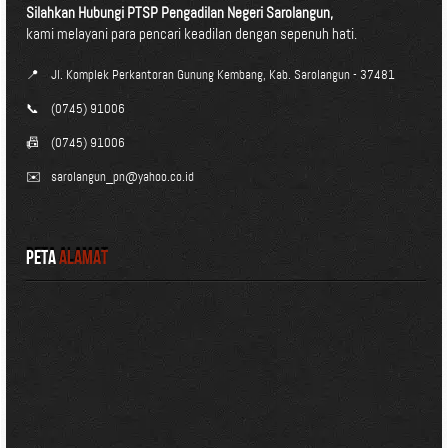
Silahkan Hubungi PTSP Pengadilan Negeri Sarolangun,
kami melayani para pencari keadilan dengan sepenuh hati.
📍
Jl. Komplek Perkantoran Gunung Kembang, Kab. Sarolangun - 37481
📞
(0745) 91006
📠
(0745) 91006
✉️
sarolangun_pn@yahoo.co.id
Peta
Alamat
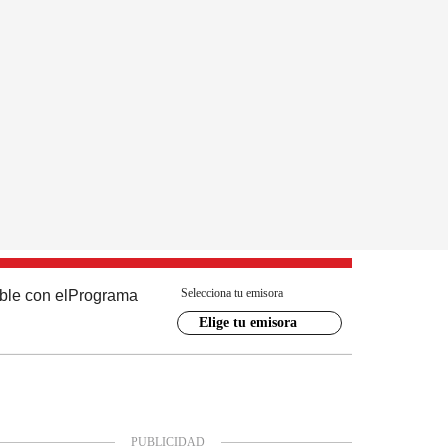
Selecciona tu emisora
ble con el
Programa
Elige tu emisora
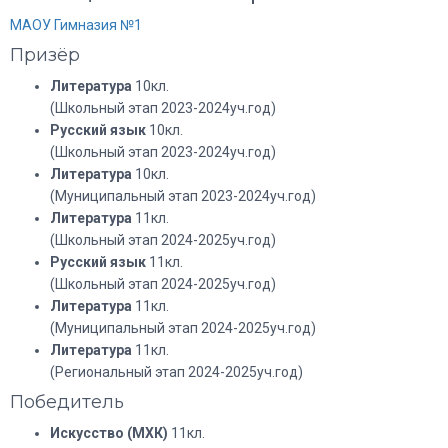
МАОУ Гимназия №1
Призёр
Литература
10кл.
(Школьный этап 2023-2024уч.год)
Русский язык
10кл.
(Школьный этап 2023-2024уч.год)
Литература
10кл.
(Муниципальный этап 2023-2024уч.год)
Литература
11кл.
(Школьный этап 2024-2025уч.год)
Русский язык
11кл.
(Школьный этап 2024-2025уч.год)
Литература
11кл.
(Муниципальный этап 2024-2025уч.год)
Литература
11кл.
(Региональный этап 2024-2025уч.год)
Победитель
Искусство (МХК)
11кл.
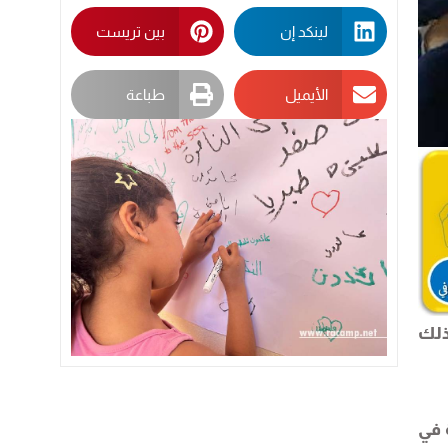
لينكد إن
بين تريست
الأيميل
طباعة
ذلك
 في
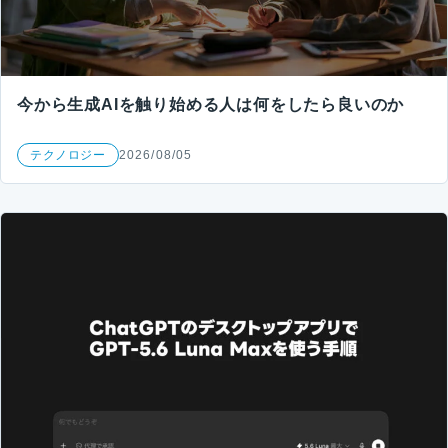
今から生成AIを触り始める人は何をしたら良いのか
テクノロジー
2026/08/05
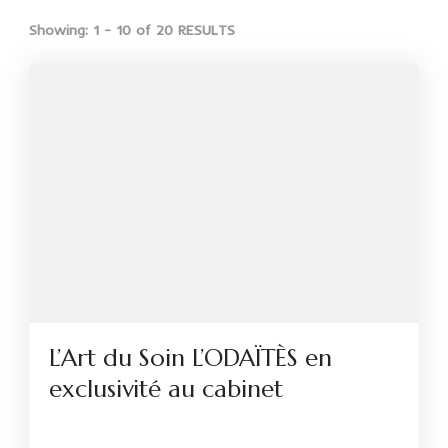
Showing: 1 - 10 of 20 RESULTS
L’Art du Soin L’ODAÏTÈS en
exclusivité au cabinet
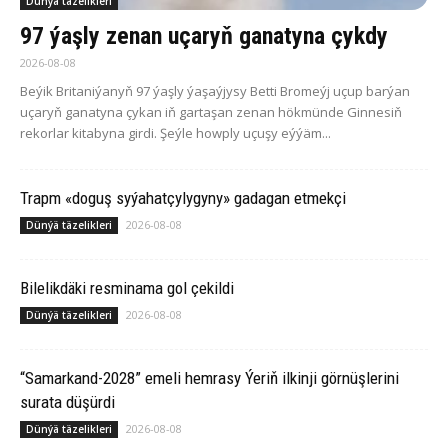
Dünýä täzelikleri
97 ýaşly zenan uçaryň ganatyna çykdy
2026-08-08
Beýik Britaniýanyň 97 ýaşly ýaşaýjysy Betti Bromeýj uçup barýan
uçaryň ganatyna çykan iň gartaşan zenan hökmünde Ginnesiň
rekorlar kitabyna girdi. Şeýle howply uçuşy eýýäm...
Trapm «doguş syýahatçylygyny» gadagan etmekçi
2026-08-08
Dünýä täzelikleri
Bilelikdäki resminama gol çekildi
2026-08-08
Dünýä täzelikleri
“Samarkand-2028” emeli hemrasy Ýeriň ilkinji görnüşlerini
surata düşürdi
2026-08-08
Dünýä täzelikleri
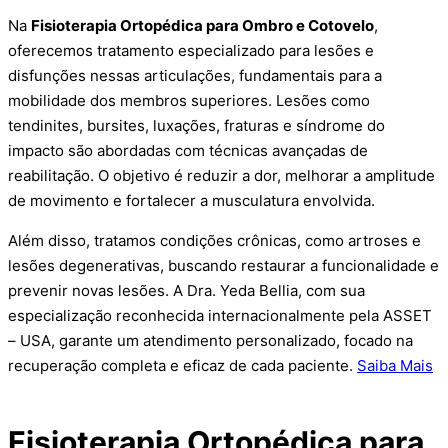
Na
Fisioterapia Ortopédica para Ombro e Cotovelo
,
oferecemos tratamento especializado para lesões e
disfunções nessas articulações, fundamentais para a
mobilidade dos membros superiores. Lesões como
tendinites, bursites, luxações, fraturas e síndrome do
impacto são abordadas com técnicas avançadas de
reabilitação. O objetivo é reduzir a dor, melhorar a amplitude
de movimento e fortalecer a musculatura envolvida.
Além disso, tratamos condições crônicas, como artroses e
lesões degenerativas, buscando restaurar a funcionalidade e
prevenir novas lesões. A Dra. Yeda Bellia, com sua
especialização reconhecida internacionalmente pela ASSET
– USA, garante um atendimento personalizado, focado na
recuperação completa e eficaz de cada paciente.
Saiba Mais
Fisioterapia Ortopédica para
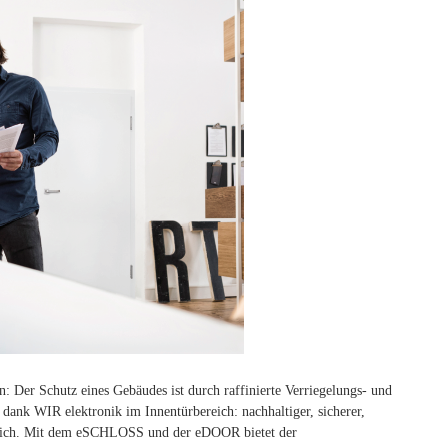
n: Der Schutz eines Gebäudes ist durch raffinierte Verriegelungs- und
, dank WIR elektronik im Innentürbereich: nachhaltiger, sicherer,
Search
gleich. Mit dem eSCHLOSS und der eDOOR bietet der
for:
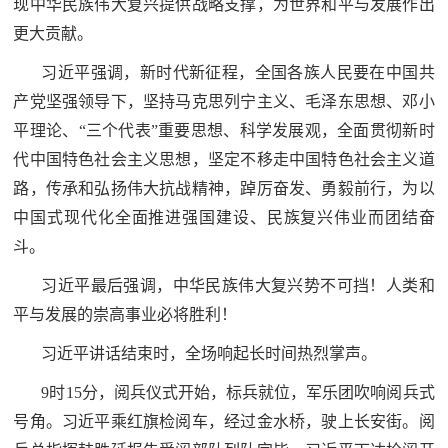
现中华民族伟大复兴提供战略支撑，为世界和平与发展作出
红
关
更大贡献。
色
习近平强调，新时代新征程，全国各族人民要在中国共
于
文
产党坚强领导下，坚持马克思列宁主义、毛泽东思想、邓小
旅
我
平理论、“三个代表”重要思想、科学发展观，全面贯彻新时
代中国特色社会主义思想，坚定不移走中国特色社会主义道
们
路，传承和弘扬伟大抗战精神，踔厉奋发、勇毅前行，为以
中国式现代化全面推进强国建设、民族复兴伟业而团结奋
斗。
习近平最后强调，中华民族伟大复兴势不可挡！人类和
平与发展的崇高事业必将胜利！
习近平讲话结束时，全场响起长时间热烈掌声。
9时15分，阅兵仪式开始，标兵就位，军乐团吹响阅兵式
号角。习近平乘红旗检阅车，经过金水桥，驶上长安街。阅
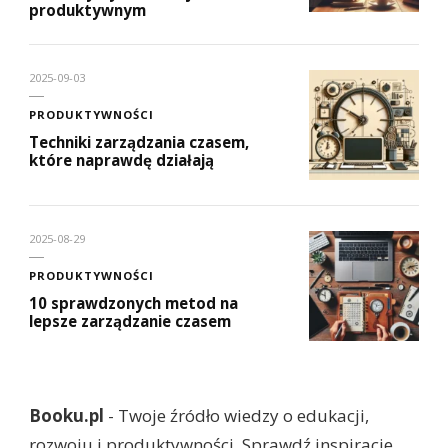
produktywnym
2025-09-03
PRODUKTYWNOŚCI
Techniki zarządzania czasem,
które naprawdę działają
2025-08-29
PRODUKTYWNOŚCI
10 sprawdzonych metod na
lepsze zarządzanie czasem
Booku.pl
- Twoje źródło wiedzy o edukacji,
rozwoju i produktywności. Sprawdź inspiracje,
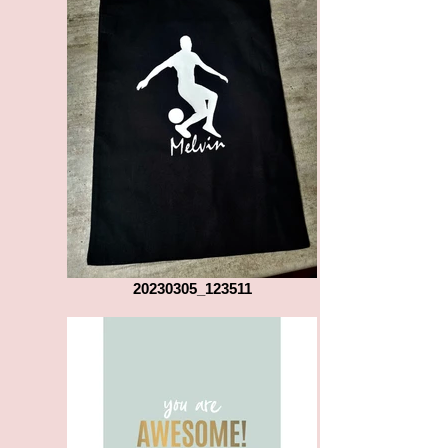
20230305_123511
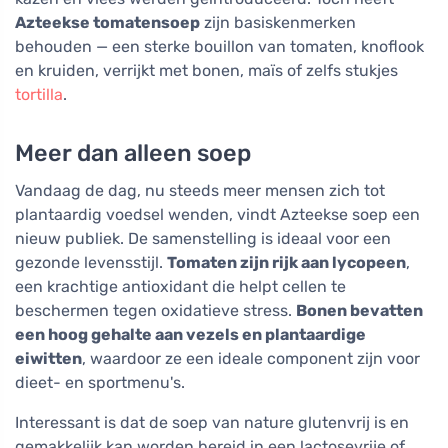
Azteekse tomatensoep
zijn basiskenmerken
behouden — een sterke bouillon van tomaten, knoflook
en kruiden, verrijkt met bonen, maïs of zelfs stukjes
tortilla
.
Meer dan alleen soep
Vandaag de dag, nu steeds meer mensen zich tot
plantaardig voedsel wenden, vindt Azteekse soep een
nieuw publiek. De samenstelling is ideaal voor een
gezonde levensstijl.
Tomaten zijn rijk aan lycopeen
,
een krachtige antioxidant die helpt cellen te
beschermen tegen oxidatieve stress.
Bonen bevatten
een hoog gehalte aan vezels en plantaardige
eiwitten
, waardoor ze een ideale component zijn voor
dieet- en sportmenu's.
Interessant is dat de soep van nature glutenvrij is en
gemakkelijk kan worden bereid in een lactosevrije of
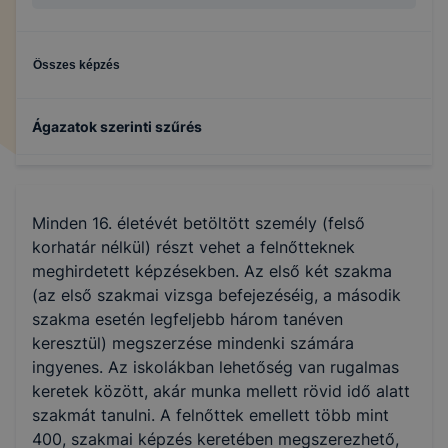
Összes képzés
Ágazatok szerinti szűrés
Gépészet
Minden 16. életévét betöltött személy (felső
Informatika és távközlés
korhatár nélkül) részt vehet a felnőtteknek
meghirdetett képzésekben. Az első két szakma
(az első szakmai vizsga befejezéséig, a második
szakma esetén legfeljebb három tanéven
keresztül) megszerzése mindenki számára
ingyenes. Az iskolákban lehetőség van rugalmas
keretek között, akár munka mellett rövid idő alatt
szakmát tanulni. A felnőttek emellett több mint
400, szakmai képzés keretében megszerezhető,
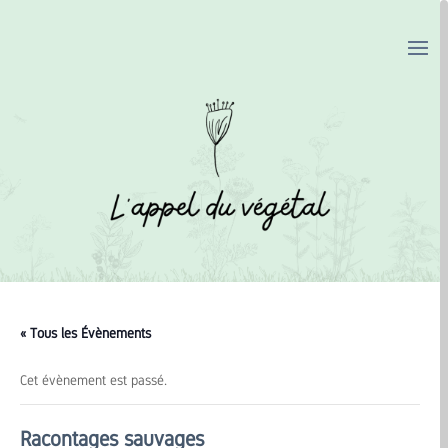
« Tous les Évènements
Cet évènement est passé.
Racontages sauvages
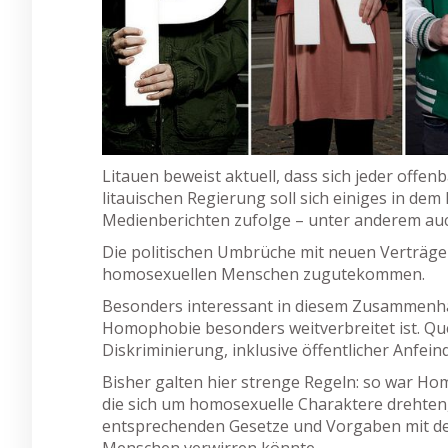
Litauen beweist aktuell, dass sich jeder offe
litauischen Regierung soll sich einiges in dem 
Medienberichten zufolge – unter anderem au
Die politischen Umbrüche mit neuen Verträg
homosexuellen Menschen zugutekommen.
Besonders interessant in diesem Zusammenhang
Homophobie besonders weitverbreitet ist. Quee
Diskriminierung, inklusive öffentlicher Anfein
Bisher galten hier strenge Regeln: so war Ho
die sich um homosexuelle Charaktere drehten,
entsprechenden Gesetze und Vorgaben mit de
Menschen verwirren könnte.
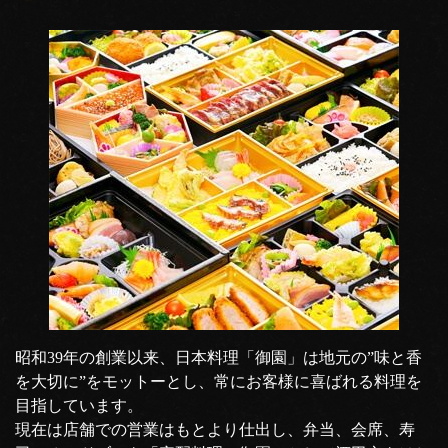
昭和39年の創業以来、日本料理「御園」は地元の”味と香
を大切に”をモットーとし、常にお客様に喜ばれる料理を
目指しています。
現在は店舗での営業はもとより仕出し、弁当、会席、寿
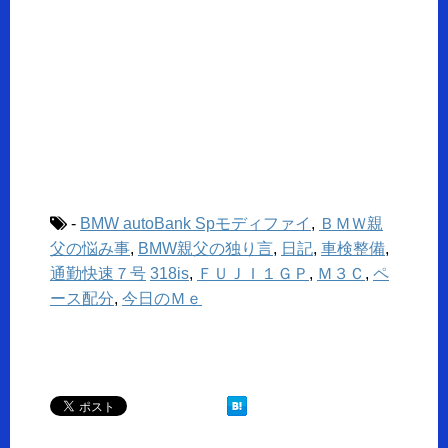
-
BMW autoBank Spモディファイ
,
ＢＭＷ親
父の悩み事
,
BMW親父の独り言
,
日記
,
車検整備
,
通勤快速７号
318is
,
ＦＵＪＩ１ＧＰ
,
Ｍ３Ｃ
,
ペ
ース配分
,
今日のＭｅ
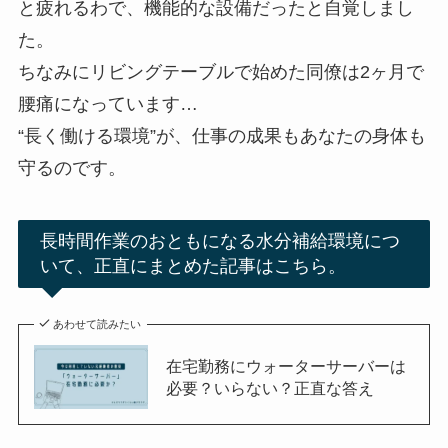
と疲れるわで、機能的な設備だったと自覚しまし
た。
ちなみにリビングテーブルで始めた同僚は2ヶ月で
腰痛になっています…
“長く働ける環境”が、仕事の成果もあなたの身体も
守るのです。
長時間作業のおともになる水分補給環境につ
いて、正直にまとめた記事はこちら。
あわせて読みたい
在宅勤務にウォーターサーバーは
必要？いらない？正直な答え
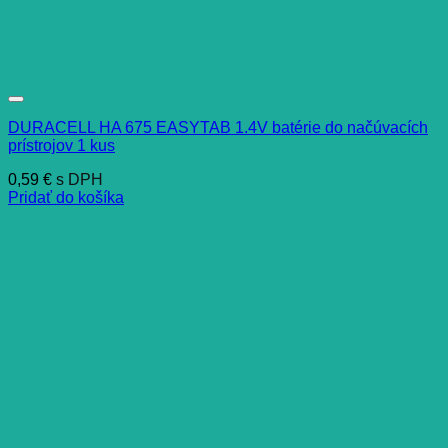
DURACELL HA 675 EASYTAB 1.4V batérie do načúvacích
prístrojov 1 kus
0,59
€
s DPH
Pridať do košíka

• **Task**:
The answer must be the full listing, restated word for word, with no pictures in it.

• **Answer space**:
Silahkan Hubungi PTSP Pengadilan Negeri Sarolangun,
kami melayani para pencari keadilan dengan sepenuh hati.
📍
Jl. Komplek Perkantoran Gunung Kembang, Kab. Sarolangun - 37481
📞
(0745) 91006
📠
(0745) 91006
✉️
sarolangun_pn@yahoo.co.id
Peta
Alamat
Selecciona tu emisora
ble con el
Programa
Elige tu emisora
МАОУ Гимназия №1
Призёр
Литература
10кл.
(Школьный этап 2023-2024уч.год)
Русский язык
10кл.
(Школьный этап 2023-2024уч.год)
Литература
10кл.
(Муниципальный этап 2023-2024уч.год)
Литература
11кл.
(Школьный этап 2024-2025уч.год)
Русский язык
11кл.
(Школьный этап 2024-2025уч.год)
Литература
11кл.
(Муниципальный этап 2024-2025уч.год)
Литература
11кл.
(Региональный этап 2024-2025уч.год)
Победитель
Искусство (МХК)
11кл.
لينكد إن
بين تريست
الأيميل
طباعة
ذلك
 في
今から生成AIを触り始める人は何をしたら良いのか
テクノロジー
2026/08/05
Showing: 1 - 10 of 20 RESULTS
L’Art du Soin L’ODAÏTÈS en
exclusivité au cabinet
Dünýä täzelikleri
97 ýaşly zenan uçaryň ganatyna çykdy
2026-08-08
Beýik Britaniýanyň 97 ýaşly ýaşaýjysy Betti Bromeýj uçup barýan
uçaryň ganatyna çykan iň gartaşan zenan hökmünde Ginnesiň
rekorlar kitabyna girdi. Şeýle howply uçuşy eýýäm...
Trapm «doguş syýahatçylygyny» gadagan etmekçi
2026-08-08
Dünýä täzelikleri
Bilelikdäki resminama gol çekildi
2026-08-08
Dünýä täzelikleri
“Samarkand-2028” emeli hemrasy Ýeriň ilkinji görnüşlerini
surata düşürdi
2026-08-08
Dünýä täzelikleri
Na
Fisioterapia Ortopédica para Ombro e Cotovelo
,
oferecemos tratamento especializado para lesões e
disfunções nessas articulações, fundamentais para a
mobilidade dos membros superiores. Lesões como
tendinites, bursites, luxações, fraturas e síndrome do
impacto são abordadas com técnicas avançadas de
reabilitação. O objetivo é reduzir a dor, melhorar a amplitude
de movimento e fortalecer a musculatura envolvida.
Além disso, tratamos condições crônicas, como artroses e
lesões degenerativas, buscando restaurar a funcionalidade e
prevenir novas lesões. A Dra. Yeda Bellia, com sua
especialização reconhecida internacionalmente pela ASSET
– USA, garante um atendimento personalizado, focado na
recuperação completa e eficaz de cada paciente.
Saiba Mais
Fisioterapia Ortopédica para
n: Der Schutz eines Gebäudes ist durch raffinierte Verriegelungs- und
, dank WIR elektronik im Innentürbereich: nachhaltiger, sicherer,
Search
gleich. Mit dem eSCHLOSS und der eDOOR bietet der
for:
现中华民族伟大复兴提供战略支撑，为世界和平与发展作出
红
关
更大贡献。
色
习近平强调，新时代新征程，全国各族人民要在中国共
于
文
产党坚强领导下，坚持马克思列宁主义、毛泽东思想、邓小
旅
我
平理论、“三个代表”重要思想、科学发展观，全面贯彻新时
代中国特色社会主义思想，坚定不移走中国特色社会主义道
们
路，传承和弘扬伟大抗战精神，踔厉奋发、勇毅前行，为以
中国式现代化全面推进强国建设、民族复兴伟业而团结奋
斗。
习近平最后强调，中华民族伟大复兴势不可挡！人类和
平与发展的崇高事业必将胜利！
习近平讲话结束时，全场响起长时间热烈掌声。
9时15分，阅兵仪式开始，标兵就位，军乐团吹响阅兵式
号角。习近平乘红旗检阅车，经过金水桥，驶上长安街。阅
produktywnym
2025-09-03
PRODUKTYWNOŚCI
Techniki zarządzania czasem,
które naprawdę działają
2025-08-29
PRODUKTYWNOŚCI
10 sprawdzonych metod na
lepsze zarządzanie czasem
Booku.pl
- Twoje źródło wiedzy o edukacji,
rozwoju i produktywności. Sprawdź inspiracje,
20230305_123511
Azteekse tomatensoep
zijn basiskenmerken
behouden — een sterke bouillon van tomaten, knoflook
en kruiden, verrijkt met bonen, maïs of zelfs stukjes
tortilla
.
Meer dan alleen soep
Vandaag de dag, nu steeds meer mensen zich tot
plantaardig voedsel wenden, vindt Azteekse soep een
nieuw publiek. De samenstelling is ideaal voor een
gezonde levensstijl.
Tomaten zijn rijk aan lycopeen
,
een krachtige antioxidant die helpt cellen te
beschermen tegen oxidatieve stress.
Bonen bevatten
een hoog gehalte aan vezels en plantaardige
eiwitten
, waardoor ze een ideale component zijn voor
dieet- en sportmenu's.
Interessant is dat de soep van nature glutenvrij is en
gemakkelijk kan worden bereid in een lactosevrije of
Összes képzés
Ágazatok szerinti szűrés
Gépészet
Minden 16. életévét betöltött személy (felső
Informatika és távközlés
korhatár nélkül) részt vehet a felnőtteknek
meghirdetett képzésekben. Az első két szakma
(az első szakmai vizsga befejezéséig, a második
szakma esetén legfeljebb három tanéven
keresztül) megszerzése mindenki számára
ingyenes. Az iskolákban lehetőség van rugalmas
keretek között, akár munka mellett rövid idő alatt
szakmát tanulni. A felnőttek emellett több mint
400, szakmai képzés keretében megszerezhető,
« Tous les Évènements
Cet évènement est passé.
Racontages sauvages
Litauen beweist aktuell, dass sich jeder offe
litauischen Regierung soll sich einiges in dem 
Medienberichten zufolge – unter anderem au
Die politischen Umbrüche mit neuen Verträg
homosexuellen Menschen zugutekommen.
Besonders interessant in diesem Zusammenhang
Homophobie besonders weitverbreitet ist. Quee
Diskriminierung, inklusive öffentlicher Anfein
Bisher galten hier strenge Regeln: so war Ho
die sich um homosexuelle Charaktere drehten,
entsprechenden Gesetze und Vorgaben mit de
Menschen verwirren könnte.
昭和39年の創業以来、日本料理「御園」は地元の”味と香
を大切に”をモットーとし、常にお客様に喜ばれる料理を
目指しています。
現在は店舗での営業はもとより仕出し、弁当、会席、寿
-
BMW autoBank Spモディファイ
,
ＢＭＷ親
父の悩み事
,
BMW親父の独り言
,
日記
,
車検整備
,
通勤快速７号
318is
,
ＦＵＪＩ１ＧＰ
,
Ｍ３Ｃ
,
ペ
ース配分
,
今日のＭｅ
と疲れるわで、機能的な設備だったと自覚しまし
た。
ちなみにリビングテーブルで始めた同僚は2ヶ月で
腰痛になっています…
“長く働ける環境”が、仕事の成果もあなたの身体も
守るのです。
長時間作業のおともになる水分補給環境につ
いて、正直にまとめた記事はこちら。
あわせて読みたい
在宅勤務にウォーターサーバーは
必要？いらない？正直な答え
DURACELL HA 675 EASYTAB 1.4V batérie do načúvacích
prístrojov 1 kus
0,59
€
s DPH
Pridať do košíka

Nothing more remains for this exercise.